* [WHAT TO WORK ON] Every entry that follows should be output again, word for word.

* [RECORD EXCERPTS]
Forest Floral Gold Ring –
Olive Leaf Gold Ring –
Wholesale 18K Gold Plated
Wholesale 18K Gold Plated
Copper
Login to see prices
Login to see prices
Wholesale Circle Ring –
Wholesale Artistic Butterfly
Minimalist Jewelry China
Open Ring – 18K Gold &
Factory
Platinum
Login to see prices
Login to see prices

* [SOLUTION]
Forest Floral Gold Ring –
Olive Leaf Gold Ring –
Wholesale 18K Gold Plated
Wholesale 18K Gold Plated
Copper
Login to see prices
Login to see prices
Wholesale Circle Ring –
Wholesale Artistic Butterfly
Minimalist Jewelry China
Open Ring – 18K Gold &
Factory
Platinum
Login to see prices
Login to see prices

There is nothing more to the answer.